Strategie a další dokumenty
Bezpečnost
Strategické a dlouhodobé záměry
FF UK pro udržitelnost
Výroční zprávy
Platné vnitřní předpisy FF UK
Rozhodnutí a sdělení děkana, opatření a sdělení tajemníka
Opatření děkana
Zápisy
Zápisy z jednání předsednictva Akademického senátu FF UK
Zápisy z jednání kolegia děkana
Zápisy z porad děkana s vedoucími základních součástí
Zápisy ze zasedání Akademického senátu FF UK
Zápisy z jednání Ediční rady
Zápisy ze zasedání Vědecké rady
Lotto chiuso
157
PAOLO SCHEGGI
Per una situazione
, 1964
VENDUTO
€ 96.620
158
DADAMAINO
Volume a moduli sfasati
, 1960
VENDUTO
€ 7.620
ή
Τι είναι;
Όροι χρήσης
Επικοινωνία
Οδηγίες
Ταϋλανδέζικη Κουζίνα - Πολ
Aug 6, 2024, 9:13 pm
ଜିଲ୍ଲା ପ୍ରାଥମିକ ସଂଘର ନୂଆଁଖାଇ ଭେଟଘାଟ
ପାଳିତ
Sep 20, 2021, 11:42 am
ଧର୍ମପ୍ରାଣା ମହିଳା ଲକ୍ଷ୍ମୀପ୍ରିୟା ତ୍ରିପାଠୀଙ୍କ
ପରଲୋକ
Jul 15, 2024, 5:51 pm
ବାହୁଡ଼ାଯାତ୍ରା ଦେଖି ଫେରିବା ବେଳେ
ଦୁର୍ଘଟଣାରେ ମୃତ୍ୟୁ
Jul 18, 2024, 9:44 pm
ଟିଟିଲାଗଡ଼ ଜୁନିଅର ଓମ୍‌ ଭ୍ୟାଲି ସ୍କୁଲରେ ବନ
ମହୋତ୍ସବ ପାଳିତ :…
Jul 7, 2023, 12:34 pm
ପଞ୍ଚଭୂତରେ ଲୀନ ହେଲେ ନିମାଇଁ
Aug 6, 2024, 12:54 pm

--- DIRECTIONS ---
When copying the data above, keep every line exactly as written.

--- ANSWER FOR THIS EXERCISE ---
Strategie a další dokumenty
Bezpečnost
Strategické a dlouhodobé záměry
FF UK pro udržitelnost
Výroční zprávy
Platné vnitřní předpisy FF UK
Rozhodnutí a sdělení děkana, opatření a sdělení tajemníka
Opatření děkana
Zápisy
Zápisy z jednání předsednictva Akademického senátu FF UK
Zápisy z jednání kolegia děkana
Zápisy z porad děkana s vedoucími základních součástí
Zápisy ze zasedání Akademického senátu FF UK
Zápisy z jednání Ediční rady
Zápisy ze zasedání Vědecké rady
Lotto chiuso
157
PAOLO SCHEGGI
Per una situazione
, 1964
VENDUTO
€ 96.620
158
DADAMAINO
Volume a moduli sfasati
, 1960
VENDUTO
€ 7.620
ή
Τι είναι;
Όροι χρήσης
Επικοινωνία
Οδηγίες
Ταϋλανδέζικη Κουζίνα - Πολ
Aug 6, 2024, 9:13 pm
ଜିଲ୍ଲା ପ୍ରାଥମିକ ସଂଘର ନୂଆଁଖାଇ ଭେଟଘାଟ
ପାଳିତ
Sep 20, 2021, 11:42 am
ଧର୍ମପ୍ରାଣା ମହିଳା ଲକ୍ଷ୍ମୀପ୍ରିୟା ତ୍ରିପାଠୀଙ୍କ
ପରଲୋକ
Jul 15, 2024, 5:51 pm
ବାହୁଡ଼ାଯାତ୍ରା ଦେଖି ଫେରିବା ବେଳେ
ଦୁର୍ଘଟଣାରେ ମୃତ୍ୟୁ
Jul 18, 2024, 9:44 pm
ଟିଟିଲାଗଡ଼ ଜୁନିଅର ଓମ୍‌ ଭ୍ୟାଲି ସ୍କୁଲରେ ବନ
ମହୋତ୍ସବ ପାଳିତ :…
Jul 7, 2023, 12:34 pm
ପଞ୍ଚଭୂତରେ ଲୀନ ହେଲେ ନିମାଇଁ
Aug 6, 2024, 12:54 pm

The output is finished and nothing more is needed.